===== Data supplied =====

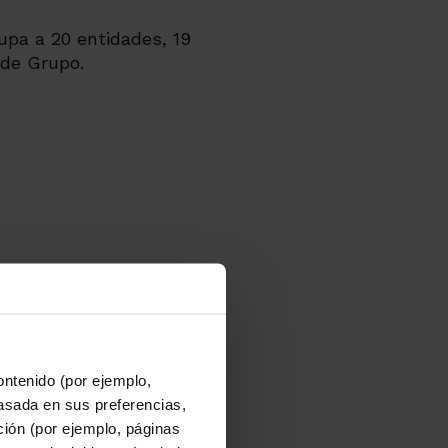
upa a 20 entidades, 19
 de Grupo.
ontenido (por ejemplo,
asada en sus preferencias,
ación (por ejemplo, páginas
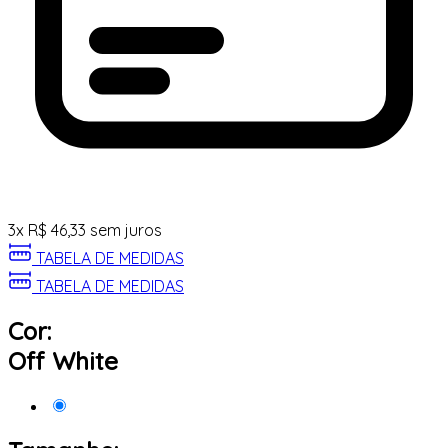
3
x
R$
46,33
sem juros
TABELA DE MEDIDAS
TABELA DE MEDIDAS
Cor:
Off White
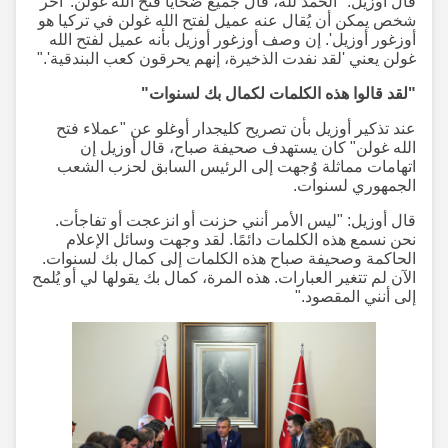
قال أوزيل: "الحمد لله، قال جميع ضحايا فتح الله غولن: 'آخر
شخص يمكن أن يُقال عنه عميل لفتح الله غولن في تركيا هو
أوزغور أوزيل'. إن وصف أوزغور أوزيل بأنه عميل لفتح الله
غولن يعني 'لقد نفدت الذخيرة، إنهم يحرقون كعب البندقية'."
"لقد قالوا هذه الكلمات لكمال بك لسنوات"
عند تذكير أوزيل بأن تصريح كليجدار أوغلو عن "عملاء فتح
الله غولن" كان يستهدف صحيفة صباح، قال أوزيل إن
اتهامات مماثلة وُجهت إلى الرئيس السابق لحزب الشعب
الجمهوري لسنوات.
قال أوزيل: "ليس الأمر أنني حزنت أو انزعجت أو تفاجأت.
نحن نسمع هذه الكلمات دائمًا. لقد وجهت وسائل الإعلام
الحاكمة وصحيفة صباح هذه الكلمات إلى كمال بك لسنوات.
الآن لم تتغير العبارات. هذه المرة، كمال بك يقولها لي أو يُلمح
إلى أنني المقصود."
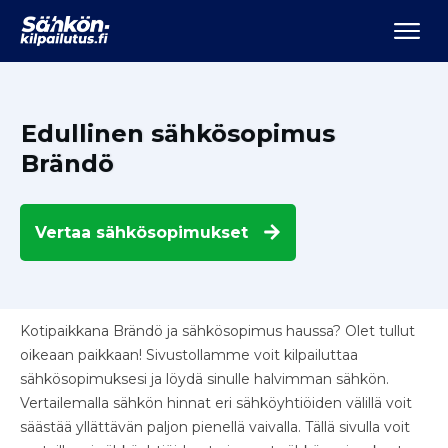
Edullinen sähkösopimus
Brändö
Vertaa
sähkösopimukset
Kotipaikkana Brändö ja sähkösopimus haussa? Olet tullut
oikeaan paikkaan! Sivustollamme voit kilpailuttaa
sähkösopimuksesi ja löydä sinulle halvimman sähkön.
Vertailemalla sähkön hinnat eri sähköyhtiöiden välillä voit
säästää yllättävän paljon pienellä vaivalla. Tällä sivulla voit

=====

*Task requirements:* Wherever "ejemplo" appears in a line of the entries, copy that line.

*Task answer:*
ontenido (por ejemplo,
ación (por ejemplo, páginas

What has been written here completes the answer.